SBI’s September quarter profit rose 30 per cent over the same period last year to Rs 3.658 crore. But this was mainly due to lower loan loss provisions and one-off items. Meanwhile, the stress in the bank’s loan book continues, especially in the SME and mid-corporate segments. Also, fall in margins resulted in muted net interest income growth, impacting profitability.

SBI’s provision for bad loans reduced almost 37 per cent in the September quarter. The bank attributes this to more than enough provisioning made in the June quarter. This along with the write-back of provisions of Rs 260 crore made for investment depreciation and Rs 230 crore profit on investment sale helped overall profit growth.

On the flipside, lending rate cuts and lower credit-deposit ratio contributed to the bank’s domestic net interest margin dipping to 3.68 per cent from 3.86 per cent in the June quarter. It also did not help that the bank had to raise deposit rates and reverse interest income accrued on stressed assets.

Also, asset quality concerns continued unabated with the SME and mid-corporate group showing severe stress. These two segments accounted for more than three-fourth of the fresh slippages in the September quarter.

SBI’s 16 basis points sequential rise in gross non-performing assets was lower than the 50 basis points jump for many public sector banks. But this could have been more had the bank not written off NPAs worth Rs 2,000 crore.

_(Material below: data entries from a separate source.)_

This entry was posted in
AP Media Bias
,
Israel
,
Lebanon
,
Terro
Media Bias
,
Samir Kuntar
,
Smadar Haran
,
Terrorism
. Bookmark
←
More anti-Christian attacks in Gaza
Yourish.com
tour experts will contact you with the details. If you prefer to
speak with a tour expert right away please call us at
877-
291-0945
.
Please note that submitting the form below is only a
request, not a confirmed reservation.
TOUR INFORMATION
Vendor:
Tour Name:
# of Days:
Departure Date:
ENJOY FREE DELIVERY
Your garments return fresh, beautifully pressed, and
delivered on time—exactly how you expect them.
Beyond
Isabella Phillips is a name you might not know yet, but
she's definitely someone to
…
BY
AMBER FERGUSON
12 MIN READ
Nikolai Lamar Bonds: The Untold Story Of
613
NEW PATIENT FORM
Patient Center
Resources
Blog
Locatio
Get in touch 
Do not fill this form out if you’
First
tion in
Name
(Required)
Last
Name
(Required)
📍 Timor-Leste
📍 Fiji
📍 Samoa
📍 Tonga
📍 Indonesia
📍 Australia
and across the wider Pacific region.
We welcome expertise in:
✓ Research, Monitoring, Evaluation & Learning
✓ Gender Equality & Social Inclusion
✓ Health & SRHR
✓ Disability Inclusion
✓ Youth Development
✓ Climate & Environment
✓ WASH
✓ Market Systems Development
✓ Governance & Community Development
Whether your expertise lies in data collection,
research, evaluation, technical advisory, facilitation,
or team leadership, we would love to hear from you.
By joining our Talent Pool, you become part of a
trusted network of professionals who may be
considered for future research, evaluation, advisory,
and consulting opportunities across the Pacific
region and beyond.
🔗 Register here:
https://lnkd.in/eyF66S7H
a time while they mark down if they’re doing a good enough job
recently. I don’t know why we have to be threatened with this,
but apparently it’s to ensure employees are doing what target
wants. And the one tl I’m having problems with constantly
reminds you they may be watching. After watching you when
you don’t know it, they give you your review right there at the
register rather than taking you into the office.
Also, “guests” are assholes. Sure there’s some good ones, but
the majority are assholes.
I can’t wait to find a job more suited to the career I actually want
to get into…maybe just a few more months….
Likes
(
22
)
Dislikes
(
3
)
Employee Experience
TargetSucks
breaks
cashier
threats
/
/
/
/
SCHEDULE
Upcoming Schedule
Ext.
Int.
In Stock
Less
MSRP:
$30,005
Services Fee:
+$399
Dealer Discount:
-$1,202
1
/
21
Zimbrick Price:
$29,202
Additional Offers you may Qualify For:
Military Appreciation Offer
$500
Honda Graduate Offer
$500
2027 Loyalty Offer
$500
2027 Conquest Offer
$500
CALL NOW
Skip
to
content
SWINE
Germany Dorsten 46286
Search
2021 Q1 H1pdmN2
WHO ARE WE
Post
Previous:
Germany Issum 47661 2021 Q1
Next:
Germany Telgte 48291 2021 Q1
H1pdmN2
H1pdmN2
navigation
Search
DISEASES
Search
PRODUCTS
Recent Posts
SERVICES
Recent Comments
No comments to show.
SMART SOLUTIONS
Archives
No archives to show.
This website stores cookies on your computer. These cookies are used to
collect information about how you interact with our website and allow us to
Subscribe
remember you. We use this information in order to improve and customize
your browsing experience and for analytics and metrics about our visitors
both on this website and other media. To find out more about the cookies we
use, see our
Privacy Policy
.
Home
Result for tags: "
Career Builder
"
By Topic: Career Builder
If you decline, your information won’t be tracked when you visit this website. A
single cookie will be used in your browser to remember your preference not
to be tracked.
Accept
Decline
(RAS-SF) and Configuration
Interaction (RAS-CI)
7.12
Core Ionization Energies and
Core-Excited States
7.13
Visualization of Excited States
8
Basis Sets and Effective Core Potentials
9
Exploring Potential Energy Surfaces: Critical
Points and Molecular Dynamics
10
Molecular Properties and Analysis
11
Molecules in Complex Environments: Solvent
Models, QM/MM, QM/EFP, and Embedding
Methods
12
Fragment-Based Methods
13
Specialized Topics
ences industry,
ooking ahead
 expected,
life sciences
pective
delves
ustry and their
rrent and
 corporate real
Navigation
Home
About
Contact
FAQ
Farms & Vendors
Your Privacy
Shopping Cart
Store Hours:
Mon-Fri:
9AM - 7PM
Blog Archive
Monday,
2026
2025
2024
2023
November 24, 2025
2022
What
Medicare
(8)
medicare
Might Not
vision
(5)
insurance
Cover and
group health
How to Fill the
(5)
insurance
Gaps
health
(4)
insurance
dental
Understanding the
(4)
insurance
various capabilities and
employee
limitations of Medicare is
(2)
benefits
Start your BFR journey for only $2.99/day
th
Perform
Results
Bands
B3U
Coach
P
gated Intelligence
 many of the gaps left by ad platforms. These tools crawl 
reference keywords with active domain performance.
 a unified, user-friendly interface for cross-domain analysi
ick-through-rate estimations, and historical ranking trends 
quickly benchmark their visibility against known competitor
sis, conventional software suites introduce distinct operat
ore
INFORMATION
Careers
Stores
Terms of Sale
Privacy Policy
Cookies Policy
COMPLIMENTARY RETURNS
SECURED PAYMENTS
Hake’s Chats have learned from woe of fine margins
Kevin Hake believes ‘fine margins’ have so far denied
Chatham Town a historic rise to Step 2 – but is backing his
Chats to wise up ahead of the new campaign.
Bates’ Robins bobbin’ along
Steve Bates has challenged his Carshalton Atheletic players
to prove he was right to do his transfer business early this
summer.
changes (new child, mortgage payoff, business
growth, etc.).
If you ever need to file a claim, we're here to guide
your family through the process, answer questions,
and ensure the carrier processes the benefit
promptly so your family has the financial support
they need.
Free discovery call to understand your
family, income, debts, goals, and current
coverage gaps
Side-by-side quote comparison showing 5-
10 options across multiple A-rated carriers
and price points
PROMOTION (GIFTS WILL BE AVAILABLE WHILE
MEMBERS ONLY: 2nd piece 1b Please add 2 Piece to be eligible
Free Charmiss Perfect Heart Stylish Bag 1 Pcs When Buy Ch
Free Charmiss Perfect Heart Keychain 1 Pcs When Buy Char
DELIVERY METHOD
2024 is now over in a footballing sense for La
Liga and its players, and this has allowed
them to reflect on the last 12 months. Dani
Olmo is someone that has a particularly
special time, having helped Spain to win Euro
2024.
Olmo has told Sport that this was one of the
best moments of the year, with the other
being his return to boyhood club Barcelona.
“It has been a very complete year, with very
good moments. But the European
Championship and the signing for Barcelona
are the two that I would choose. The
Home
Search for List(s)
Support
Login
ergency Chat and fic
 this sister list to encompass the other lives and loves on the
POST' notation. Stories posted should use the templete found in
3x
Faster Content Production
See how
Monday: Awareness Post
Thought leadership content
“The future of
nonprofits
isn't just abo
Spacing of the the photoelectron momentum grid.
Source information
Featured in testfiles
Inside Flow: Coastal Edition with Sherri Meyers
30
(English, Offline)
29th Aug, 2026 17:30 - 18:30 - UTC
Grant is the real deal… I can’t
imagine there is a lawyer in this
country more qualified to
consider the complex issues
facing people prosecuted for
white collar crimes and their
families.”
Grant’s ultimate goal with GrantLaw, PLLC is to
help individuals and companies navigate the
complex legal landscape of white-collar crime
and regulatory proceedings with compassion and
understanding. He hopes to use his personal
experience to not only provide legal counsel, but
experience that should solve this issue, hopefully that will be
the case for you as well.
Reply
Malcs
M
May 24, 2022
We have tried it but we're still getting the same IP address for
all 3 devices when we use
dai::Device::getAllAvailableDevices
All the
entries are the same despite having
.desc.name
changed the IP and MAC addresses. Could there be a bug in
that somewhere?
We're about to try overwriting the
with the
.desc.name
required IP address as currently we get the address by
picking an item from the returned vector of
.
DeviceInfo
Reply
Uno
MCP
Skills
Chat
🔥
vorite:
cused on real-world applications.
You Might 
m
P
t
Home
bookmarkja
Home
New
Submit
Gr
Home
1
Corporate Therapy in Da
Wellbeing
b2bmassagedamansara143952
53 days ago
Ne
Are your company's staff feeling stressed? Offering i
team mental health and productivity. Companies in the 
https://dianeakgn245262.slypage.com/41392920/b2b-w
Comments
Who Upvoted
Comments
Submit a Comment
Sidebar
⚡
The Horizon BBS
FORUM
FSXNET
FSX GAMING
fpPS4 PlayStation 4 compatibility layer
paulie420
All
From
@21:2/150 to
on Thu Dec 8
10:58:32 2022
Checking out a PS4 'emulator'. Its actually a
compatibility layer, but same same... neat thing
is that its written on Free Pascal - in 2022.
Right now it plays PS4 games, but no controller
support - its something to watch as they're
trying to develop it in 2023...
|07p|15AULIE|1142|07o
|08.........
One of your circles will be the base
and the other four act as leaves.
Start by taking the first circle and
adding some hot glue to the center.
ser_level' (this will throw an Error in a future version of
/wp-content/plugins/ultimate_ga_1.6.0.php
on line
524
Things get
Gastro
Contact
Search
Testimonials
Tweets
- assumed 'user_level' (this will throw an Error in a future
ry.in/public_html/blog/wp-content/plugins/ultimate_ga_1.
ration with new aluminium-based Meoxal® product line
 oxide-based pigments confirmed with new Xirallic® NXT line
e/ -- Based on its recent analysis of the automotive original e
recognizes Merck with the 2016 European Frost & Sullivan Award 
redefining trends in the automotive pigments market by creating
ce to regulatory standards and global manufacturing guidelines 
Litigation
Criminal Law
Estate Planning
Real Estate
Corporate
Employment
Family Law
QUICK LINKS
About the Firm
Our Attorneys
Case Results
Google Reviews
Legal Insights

Tax outflow hits Bharti’s profit

Telecom major Bharti Airtel’s revenues in the September quarter grew by 17.4 per cent year-on-year. But its net profits fell by 29.8 per cent. This was mainly due to a sharp 57.4 per cent rise in tax outflows.

In what seems to be a deliberate strategy to improve its subscriber base quality and weed out non-lucrative customers, the company’s mobile subscriber base reduced by 1.38 million during the quarter. This is in contrast to the trend of 3-6 million customer additions over the past many quarters. The improvement in subscriber quality is reflected in the increase in proportion of active subscribers to 91.5 per cent. The company’s realisation per minute has remained stable at 42.6 paisa.

But Bharti saw realisation dip in its African mobile business, as it is still in the process of expanding footprint there.

The company’s other segments — tower and DTH — did well in the September quarter. Tower tenancy sharing factor increased to 1.91 and may touch 2 in the coming quarters. Tower rentals also increased. In the DTH business, Bharti saw its average revenue per user (ARPU) increase, though subscriber additions were a little slow. With mandatory digitisation across metros from November, there seems to be good scope for adding more subscribers.